そうなると、結局アメリカが制限をかけても意味がないじゃないかという事になるわけです。

ですから、ここの部分について、アメリカはですね、世界各国にアメリカが制限をかけたものに対して、同調してくれという要請をしているわけです。

ですから、今回の貿易スピード決着、何があったか分かりませんけれども、裏にはそのようなある意味合意、一定のコンセンサスがあった可能性がある。

例えば、アメリカがこの技術は中国に輸出してはいけません。

じゃあ、日本で開発した同じ技術は、これ輸出出来るんですか?

日本も法律上は輸出出来なく出来るようになっている。

これは簡単で、いわゆる省令を出せばいいだけですから。

省令を出して、官報に載せるだけで簡単に出来るようになりますから。

別に国会の質疑も必要ないんですね。

審議も。

ですから、アメリカ同調で、そのような形で貿易管理を強化すると、輸出管理を強化するという事で同意したのではないかと。

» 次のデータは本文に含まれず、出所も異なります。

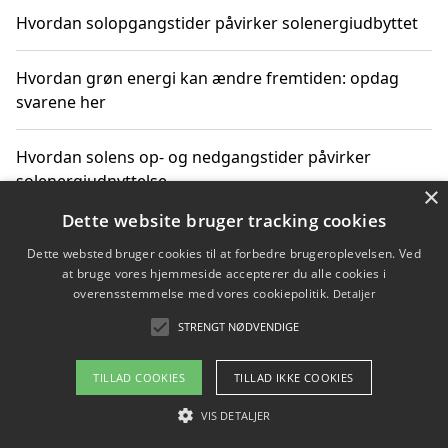
Hvordan solopgangstider påvirker solenergiudbyttet
Hvordan grøn energi kan ændre fremtiden: opdag
svarene her
Hvordan solens op- og nedgangstider påvirker
solenergiudnyttelse
×
Dette website bruger tracking cookies
Hvordan du får svar på energispørgsmål om
Dette websted bruger cookies til at forbedre brugeroplevelsen. Ved
vedvarende energikilder
at bruge vores hjemmeside accepterer du alle cookies i
overensstemmelse med vores cookiepolitik.
Detaljer
STRENGT NØDVENDIGE
Copyright 2026 - Pilanto Aps
TILLAD COOKIES
TILLAD IKKE COOKIES
Om / kontakt
Blog
Betingelser
VIS DETALJER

そうなって来ると、日本企業の中国での活動に関しても、かなり大きな影響が出て来るという事が言えるんだと思います。

今更ながらですね、ジェトロ辺りが大騒ぎして、日本全国でセミナ―をやったりしているわけですけれども。

経団連がですね。

私は、この番組が一番早いと思うんですけれどね。

こういう地上波も含めて、情報番組の中では。

私、ずっと前から言っているんですが、その通りになって来ているという状況だと思います。